La gendarmerie a ouvert une enquête pour déterminer les circonstances de ce décès et pour permettre à la justice de décider des suites à donner à cette affaire. Elle s'interrogera de savoir s’il existe un lien entre l'audition de l'enseignant jeudi et son suicide le lendemain vendredi

Le syndicat d’enseignants de gauche n’attend pas les conclusions de l’enquête pour polémiquer.
Le représentant dans l'Aisne de la SNES-FSU, dirigée par Achiéri, a dénoncé la "disproportion des moyens policiers" après ce suicide d'un enseignant ! "Une fois de plus, on peut s'interroger sur la disproportion des moyens policiers mis en oeuvre avec la nature des faits reprochés à ce professeur" d'un collège près d'Hirson (Aisne), affirme-t-il, plus qu’il ne s’interroge.

Considérant le nombre de conseillers psychologues de l'Education Nationale, COP (Conseillers d'Orientation Psychologues) et CPE (Conseillers principaux d'éducation -ils sont tous 'principaux'...- , qui ont succédé aux 'surveillants généraux'), lesquels font de la psycho à trois balles sans le diplôme, plutôt que de représenter la moindre autorité dans les établissements, nous est-il donc permis de nous interroger sur la réalité concrète de

  • l’aide psychologique de ces psychologues éclairés qui excluent leurs collègues professeurs de leur champ d’action, lorsque la police les tracasse;
  • du rôle réel de ces équipes pompeusement qualifiées de ‘pédagogiques mais qui ne prennent pas en compte les difficultés rencontrées par leurs collègues sur leur lieu de travail ;
  • et de l’utilité des syndicats qui s’intéressent à leurs collègues s’ils adhèrent, cotisent et militent, mais les négligent dans ce type de circonstances et préfèrent instrumentaliser leur douleur à des fins politiques.

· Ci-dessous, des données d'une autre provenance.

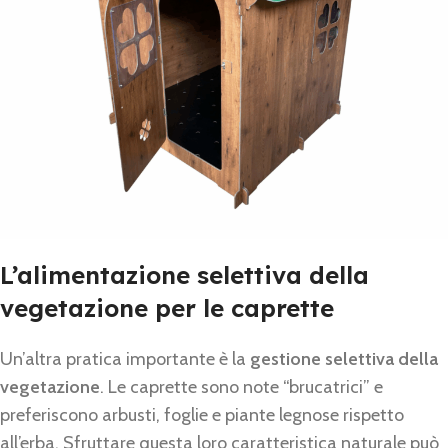
L’alimentazione selettiva della
vegetazione per le caprette
Un’altra pratica importante è la
gestione selettiva della
vegetazione
. Le caprette sono note “brucatrici” e
preferiscono arbusti, foglie e piante legnose rispetto
all’erba. Sfruttare questa loro caratteristica naturale può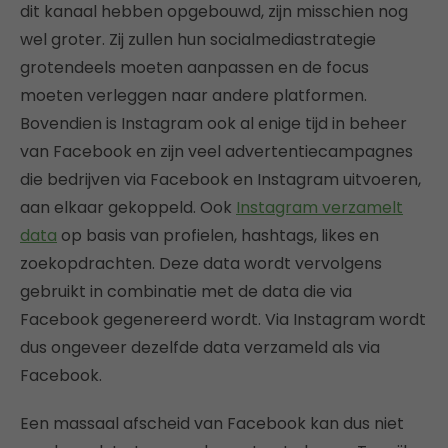
dit kanaal hebben opgebouwd, zijn misschien nog
wel groter. Zij zullen hun socialmediastrategie
grotendeels moeten aanpassen en de focus
moeten verleggen naar andere platformen.
Bovendien is Instagram ook al enige tijd in beheer
van Facebook en zijn veel advertentiecampagnes
die bedrijven via Facebook en Instagram uitvoeren,
aan elkaar gekoppeld. Ook
Instagram verzamelt
data
op basis van profielen, hashtags, likes en
zoekopdrachten. Deze data wordt vervolgens
gebruikt in combinatie met de data die via
Facebook gegenereerd wordt. Via Instagram wordt
dus ongeveer dezelfde data verzameld als via
Facebook.
Een massaal afscheid van Facebook kan dus niet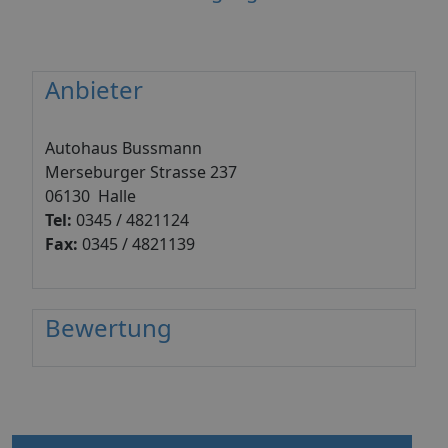
Anbieter
Autohaus Bussmann
Merseburger Strasse 237
06130 Halle
Tel:
0345 / 4821124
Fax:
0345 / 4821139
Bewertung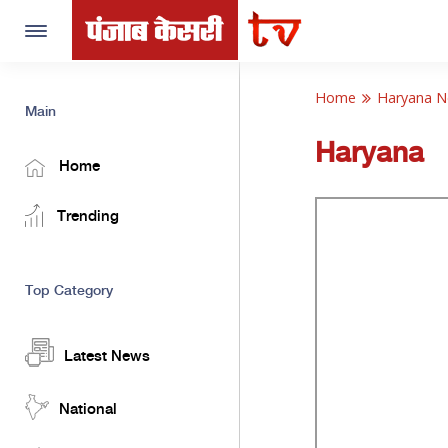
Toggle
navigation
Home
Haryana 
Main
Haryana
Home
Trending
Top Category
Latest News
National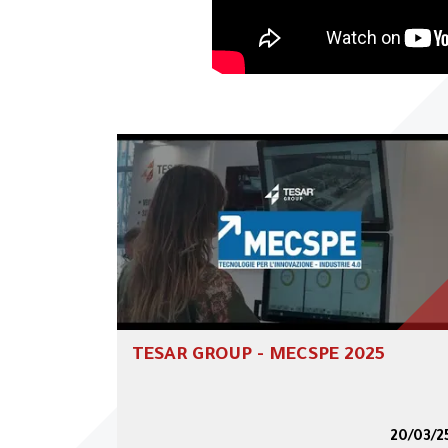
Settori
0
4
Contatti
0
5
TESAR GROUP - MECSPE 2025
20/03/2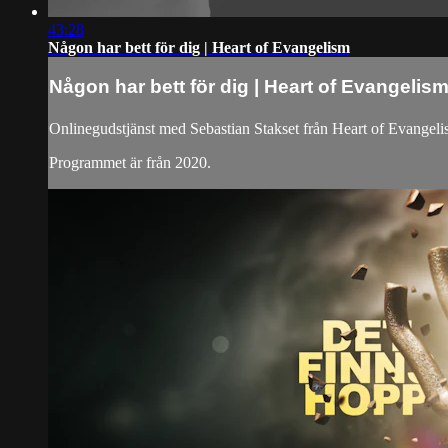
43:28
Någon har bett för dig | Heart of Evangelism
Någon har bett för dig | Heart of Evangelis
Onlinegudstjänst med Sebastian Stakset från Heart of Evangeli
Programmet är från 2020.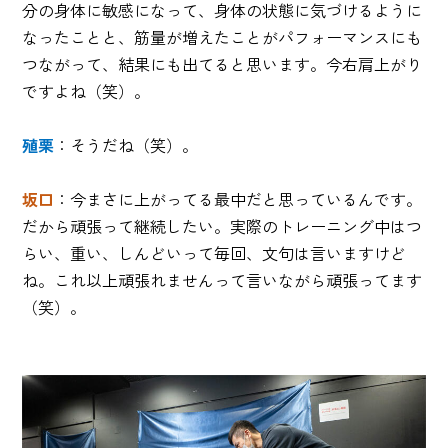
分の身体に敏感になって、身体の状態に気づけるように
なったことと、筋量が増えたことがパフォーマンスにも
つながって、結果にも出てると思います。今右肩上がり
ですよね（笑）。
殖栗
：そうだね（笑）。
坂口
：今まさに上がってる最中だと思っているんです。
だから頑張って継続したい。実際のトレーニング中はつ
らい、重い、しんどいって毎回、文句は言いますけど
ね。これ以上頑張れませんって言いながら頑張ってます
（笑）。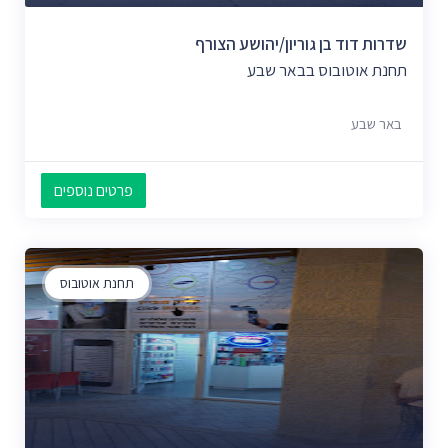
שדרות דוד בן גוריון/יהושע הצורף
תחנת אוטובוס בבאר שבע
באר שבע
פרטים נוספים
תחנת אוטובוס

    La communauté éducative, globalement, se révèle une nouvelle fois en dessous de tout
    Le professeur âgé de 38 ans, qui avait certes des problèmes personnels, familiaux et financiers, s’est manifestement trouvé tout seul à la sortie du commissariat de police et le SNES-FSU n’a donc pas porté assistance à personne en danger.
    Le supérieur hiérarchique direct de la victime a quant à lui fait appel à une cellule rectorale d’aide psychologique qui, le temps de se déplacer, a trouvé le fonctionnaire pendu à son domicile vendredi.

    L’indécence du SNES-FSU est indigne d’éducateurs
    Absent dans les premières heures, le syndicat n’a pas mis en œuvre les imposants moyens financiers et humains à sa disposition. Peut-être a-t-il même choisi de négliger son collègue mais d’exprimer sa compréhension aux parents de l'élève, qui se sont sentis encouragés, comme cela arrive, en fonction de l’engagement politique, syndical ou associatif des parents.

    La FSU récupère une situation douloureuse sans aucune pudeur
    Dès samedi, le syndicat voit dans ce drame "l'illustration de la dégradation de la situation de tous les enseignants, qui doivent faire face dans leur quotidien à des jeunes qui sont de moins en moins encadrés par des personnels qualifiés en nombre suffisants".

    Cette odieuse accusation ne pouvait donc attendre que leur collègue ait été porté en terre.